- From: Eric Brunner-Williams in Portland Maine <brunner@nic-naa.net>
- Date: Thu, 28 Jun 2001 13:18:55 -0400
- To: Patrik Fältström <paf@cisco.com>
- cc: Eric Brunner-Williams in Portland Maine <brunner@nic-naa.net>, Keith Moore <moore@cs.utk.edu>, Eric Brunner-Williams <wampum@maine.rr.com>, discuss@apps.ietf.org, brunner@nic-naa.net
Patrik, (non-AD hat noted) > You at least need to either agree on a charset to use, or negotiation of > charset. Compare MIME spec with current IDN discussions. And, 8 bits are > not enough today for many charsets (including UTF-8). Or use unknown-8bit (RFC 1428 section 3). I honestly don't know how to compare anything useful with "current IDN discussions", the list is all over the place, anything other than ACE is as popular as djb-advocacy on namedroppers, with my-dog-is-bigger behavior the norm, and periodically a "technical advisor" blows by with helpful notes of the form "it-can't-be-solved-use-ldap". Thank heavens we didn't decide we simply had to add "+" to the set of characters we use for names, or authoritative root would be divided into monotheists (of the negative, or "hypenated" form) and +/- dualists by sundown.
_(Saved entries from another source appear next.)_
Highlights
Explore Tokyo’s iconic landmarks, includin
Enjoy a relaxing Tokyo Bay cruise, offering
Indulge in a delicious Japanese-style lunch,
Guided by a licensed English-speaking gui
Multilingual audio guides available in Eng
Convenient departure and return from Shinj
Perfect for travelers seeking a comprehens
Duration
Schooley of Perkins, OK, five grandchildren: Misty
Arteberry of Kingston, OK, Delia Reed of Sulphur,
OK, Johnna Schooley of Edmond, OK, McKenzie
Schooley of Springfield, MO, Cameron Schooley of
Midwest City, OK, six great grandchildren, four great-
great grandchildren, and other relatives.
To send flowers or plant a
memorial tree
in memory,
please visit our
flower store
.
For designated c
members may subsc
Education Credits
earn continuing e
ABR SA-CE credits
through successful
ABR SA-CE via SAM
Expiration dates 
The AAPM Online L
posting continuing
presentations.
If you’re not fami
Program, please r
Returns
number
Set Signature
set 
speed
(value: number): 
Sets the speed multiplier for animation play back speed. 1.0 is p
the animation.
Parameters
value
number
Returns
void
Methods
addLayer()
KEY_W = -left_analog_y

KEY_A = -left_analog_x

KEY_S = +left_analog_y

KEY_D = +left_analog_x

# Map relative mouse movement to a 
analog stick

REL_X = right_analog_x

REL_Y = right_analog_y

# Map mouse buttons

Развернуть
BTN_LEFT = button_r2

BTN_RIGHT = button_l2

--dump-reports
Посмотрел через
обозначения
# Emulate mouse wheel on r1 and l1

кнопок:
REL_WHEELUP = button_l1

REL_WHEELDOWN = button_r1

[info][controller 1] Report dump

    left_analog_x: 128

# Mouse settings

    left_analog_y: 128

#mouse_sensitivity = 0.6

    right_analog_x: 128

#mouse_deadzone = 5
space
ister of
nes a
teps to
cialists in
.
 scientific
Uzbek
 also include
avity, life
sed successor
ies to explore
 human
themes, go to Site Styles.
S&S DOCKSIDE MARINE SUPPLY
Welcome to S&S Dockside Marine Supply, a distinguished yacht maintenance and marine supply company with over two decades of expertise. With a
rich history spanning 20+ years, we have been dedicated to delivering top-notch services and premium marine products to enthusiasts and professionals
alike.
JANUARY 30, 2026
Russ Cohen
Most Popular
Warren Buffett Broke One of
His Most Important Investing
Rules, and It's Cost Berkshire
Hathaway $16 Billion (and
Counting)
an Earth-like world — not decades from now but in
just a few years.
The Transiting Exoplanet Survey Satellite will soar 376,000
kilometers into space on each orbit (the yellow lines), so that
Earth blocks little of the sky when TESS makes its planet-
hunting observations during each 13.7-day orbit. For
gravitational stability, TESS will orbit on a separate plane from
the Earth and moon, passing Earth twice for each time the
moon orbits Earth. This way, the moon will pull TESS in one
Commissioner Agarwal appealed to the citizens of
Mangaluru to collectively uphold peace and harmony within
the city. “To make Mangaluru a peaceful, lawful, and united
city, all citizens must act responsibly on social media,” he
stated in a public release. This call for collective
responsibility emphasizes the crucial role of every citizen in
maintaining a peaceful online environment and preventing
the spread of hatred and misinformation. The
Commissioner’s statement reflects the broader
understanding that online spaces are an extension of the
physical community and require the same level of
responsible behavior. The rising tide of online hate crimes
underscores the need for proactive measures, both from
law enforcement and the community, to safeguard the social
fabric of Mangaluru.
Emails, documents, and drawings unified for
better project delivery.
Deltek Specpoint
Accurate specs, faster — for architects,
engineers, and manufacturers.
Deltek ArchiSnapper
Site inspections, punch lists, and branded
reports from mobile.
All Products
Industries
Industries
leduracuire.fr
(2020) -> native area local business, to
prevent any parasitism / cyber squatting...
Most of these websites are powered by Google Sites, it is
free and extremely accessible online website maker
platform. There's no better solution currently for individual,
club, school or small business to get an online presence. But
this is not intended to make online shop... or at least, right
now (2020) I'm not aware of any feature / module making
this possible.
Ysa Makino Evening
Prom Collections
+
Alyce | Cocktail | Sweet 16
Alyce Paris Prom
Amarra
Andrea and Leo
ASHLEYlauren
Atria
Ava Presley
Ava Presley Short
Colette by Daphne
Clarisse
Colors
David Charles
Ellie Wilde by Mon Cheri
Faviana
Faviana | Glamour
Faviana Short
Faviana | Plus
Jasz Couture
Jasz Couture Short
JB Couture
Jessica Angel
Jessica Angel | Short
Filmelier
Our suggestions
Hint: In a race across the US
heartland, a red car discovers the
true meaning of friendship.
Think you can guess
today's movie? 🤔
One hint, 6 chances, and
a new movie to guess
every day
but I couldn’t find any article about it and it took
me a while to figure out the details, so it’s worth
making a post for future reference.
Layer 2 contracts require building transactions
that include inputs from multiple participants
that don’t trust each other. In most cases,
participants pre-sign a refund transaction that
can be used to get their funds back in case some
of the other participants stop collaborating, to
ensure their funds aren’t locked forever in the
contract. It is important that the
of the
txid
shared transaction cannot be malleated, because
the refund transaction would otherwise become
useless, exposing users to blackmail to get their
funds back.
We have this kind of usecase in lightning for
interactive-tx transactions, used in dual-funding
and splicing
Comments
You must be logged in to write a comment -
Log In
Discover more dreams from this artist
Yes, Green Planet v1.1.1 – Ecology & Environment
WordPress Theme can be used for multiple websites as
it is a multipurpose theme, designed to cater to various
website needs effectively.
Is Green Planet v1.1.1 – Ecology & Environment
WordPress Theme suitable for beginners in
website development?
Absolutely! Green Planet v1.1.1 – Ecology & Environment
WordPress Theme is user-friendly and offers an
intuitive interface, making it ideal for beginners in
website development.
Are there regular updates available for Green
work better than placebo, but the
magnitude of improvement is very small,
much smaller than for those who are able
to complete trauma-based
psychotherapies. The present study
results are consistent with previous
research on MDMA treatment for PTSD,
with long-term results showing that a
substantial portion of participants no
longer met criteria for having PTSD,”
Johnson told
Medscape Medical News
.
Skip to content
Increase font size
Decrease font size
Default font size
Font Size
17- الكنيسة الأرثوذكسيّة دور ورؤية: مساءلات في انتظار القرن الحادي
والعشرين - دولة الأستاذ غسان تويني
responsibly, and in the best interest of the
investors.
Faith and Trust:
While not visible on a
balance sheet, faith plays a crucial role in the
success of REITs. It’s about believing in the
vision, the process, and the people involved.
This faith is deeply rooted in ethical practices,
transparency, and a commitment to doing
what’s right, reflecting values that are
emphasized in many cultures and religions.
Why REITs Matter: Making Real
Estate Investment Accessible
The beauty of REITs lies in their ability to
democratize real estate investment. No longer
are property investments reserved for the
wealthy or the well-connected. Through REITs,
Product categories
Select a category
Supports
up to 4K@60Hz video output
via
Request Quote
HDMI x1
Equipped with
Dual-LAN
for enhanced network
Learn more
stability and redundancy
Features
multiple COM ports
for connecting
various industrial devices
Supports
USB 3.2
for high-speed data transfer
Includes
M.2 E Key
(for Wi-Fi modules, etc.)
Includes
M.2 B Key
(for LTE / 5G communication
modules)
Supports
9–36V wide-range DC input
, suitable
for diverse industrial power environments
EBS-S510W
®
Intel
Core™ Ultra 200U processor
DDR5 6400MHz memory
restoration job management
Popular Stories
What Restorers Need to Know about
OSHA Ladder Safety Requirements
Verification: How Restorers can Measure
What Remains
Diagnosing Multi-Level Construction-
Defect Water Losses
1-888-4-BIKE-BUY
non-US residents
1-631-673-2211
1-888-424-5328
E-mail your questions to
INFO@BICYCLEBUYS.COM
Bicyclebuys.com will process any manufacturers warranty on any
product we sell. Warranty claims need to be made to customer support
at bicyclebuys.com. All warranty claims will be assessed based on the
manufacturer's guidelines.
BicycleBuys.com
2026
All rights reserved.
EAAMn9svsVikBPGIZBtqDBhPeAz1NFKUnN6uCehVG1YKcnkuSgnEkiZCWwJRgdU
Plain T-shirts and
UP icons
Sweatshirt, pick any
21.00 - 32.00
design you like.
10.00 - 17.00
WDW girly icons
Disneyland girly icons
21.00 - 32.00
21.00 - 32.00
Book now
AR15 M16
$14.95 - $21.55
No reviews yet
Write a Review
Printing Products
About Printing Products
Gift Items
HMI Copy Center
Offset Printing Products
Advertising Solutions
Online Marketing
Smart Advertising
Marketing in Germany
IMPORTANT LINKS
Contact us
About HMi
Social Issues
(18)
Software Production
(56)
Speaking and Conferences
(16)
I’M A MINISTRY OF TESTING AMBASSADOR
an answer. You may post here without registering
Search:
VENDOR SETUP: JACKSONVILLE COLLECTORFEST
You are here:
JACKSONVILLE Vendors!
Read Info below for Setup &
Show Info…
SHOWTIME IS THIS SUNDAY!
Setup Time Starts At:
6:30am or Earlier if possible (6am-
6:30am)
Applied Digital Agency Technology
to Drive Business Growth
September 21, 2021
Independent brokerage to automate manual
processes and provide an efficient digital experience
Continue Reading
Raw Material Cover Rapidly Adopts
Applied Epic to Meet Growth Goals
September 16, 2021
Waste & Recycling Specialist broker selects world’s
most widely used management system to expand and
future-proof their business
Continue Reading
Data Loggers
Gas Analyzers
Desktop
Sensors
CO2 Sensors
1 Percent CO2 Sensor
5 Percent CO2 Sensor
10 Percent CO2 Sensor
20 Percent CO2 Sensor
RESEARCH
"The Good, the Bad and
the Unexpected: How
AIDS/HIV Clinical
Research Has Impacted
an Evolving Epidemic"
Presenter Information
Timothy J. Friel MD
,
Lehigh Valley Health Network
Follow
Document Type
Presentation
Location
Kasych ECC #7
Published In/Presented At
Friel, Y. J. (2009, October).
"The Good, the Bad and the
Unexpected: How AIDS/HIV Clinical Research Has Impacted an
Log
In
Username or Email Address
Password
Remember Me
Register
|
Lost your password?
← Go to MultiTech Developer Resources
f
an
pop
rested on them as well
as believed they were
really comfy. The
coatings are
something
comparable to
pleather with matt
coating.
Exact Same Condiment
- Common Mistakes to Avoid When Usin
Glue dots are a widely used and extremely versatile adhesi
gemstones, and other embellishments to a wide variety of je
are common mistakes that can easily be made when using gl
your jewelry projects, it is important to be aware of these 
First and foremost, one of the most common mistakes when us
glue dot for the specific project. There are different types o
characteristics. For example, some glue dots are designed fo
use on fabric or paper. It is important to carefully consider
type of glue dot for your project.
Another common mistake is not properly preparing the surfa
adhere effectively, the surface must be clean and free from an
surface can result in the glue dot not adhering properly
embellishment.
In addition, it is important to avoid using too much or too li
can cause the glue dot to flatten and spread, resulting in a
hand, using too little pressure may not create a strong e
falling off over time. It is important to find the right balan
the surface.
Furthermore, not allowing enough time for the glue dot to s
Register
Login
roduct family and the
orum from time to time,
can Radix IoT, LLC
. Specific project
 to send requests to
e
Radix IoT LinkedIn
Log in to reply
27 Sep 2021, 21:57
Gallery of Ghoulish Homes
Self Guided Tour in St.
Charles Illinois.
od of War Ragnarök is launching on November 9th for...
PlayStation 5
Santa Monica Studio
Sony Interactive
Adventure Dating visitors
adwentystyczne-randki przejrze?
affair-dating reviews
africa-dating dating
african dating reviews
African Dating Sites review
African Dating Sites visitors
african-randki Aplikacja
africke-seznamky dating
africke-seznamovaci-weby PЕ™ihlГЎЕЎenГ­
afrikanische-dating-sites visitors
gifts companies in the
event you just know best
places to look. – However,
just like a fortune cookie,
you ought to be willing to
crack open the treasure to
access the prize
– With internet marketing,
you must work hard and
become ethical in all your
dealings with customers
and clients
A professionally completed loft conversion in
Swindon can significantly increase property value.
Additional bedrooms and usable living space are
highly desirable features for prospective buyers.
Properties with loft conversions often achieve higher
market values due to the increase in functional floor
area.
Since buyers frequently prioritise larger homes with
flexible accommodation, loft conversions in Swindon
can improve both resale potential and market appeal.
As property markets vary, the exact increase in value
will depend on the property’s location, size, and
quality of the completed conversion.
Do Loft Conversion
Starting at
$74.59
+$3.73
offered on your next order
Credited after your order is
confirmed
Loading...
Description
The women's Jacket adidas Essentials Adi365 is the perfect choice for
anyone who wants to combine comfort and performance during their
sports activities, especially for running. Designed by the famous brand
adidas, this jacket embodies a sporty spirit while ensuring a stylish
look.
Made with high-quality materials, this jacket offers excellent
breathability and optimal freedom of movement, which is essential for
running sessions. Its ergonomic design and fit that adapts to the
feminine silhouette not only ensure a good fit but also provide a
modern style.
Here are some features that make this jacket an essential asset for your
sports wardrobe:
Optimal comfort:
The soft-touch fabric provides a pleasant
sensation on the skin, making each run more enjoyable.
I don't get the point of your final sentence. Eric Brunner+/-Williams architect, utf8-based code-set independence, solaris, 1995 implementor, utf8-based code-set independence, hpux, 1996 Quoting myself (headers), before Keith's commentary on my comment. > The discussion thus far has employed terms like "address" and "domain". > > In general, sendmail (a MTA with a modest deployment) is 8-bit encoding > indifferent. The only interesting issue is can sendmail handle 8-bit headers? > > Currently, the answer is "no". > > The IETF has not yet scheduled a transition plan to 8-bit clean header > processing, nor an EHLO extension specification and a way to do 8->7 bit > encoding when sending to a system that didn't announce the extension.